● The problem
Which lines to output? The line containing "sito. Non potendo esercitare" and every line after it in the data below, each copied exactly.

● Source material
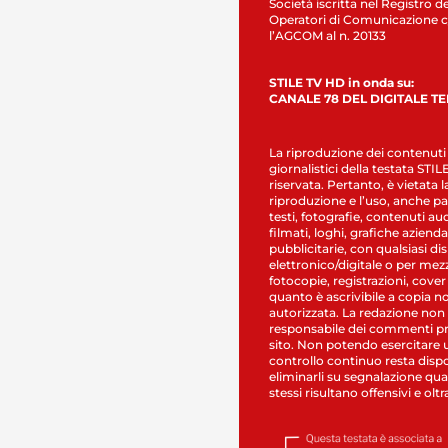
Società iscritta nel Registro de
Operatori di Comunicazione c
l’AGCOM al n. 20133
STILE TV HD in onda su:
CANALE 78 DEL DIGITALE T
La riproduzione dei contenuti
giornalistici della testata STI
riservata. Pertanto, è vietata l
riproduzione e l’uso, anche par
testi, fotografie, contenuti au
filmati, loghi, grafiche aziendal
pubblicitarie, con qualsiasi di
elettronico/digitale o per mez
fotocopie, registrazioni, cover
quanto è ascrivibile a copia n
autorizzata. La redazione non
responsabile dei commenti pr
sito. Non potendo esercitare 
controllo continuo resta dispo
eliminarli su segnalazione qual
stessi risultano offensivi e oltr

● Task result
sito. Non potendo esercitare 
controllo continuo resta dispo
eliminarli su segnalazione qual
stessi risultano offensivi e oltr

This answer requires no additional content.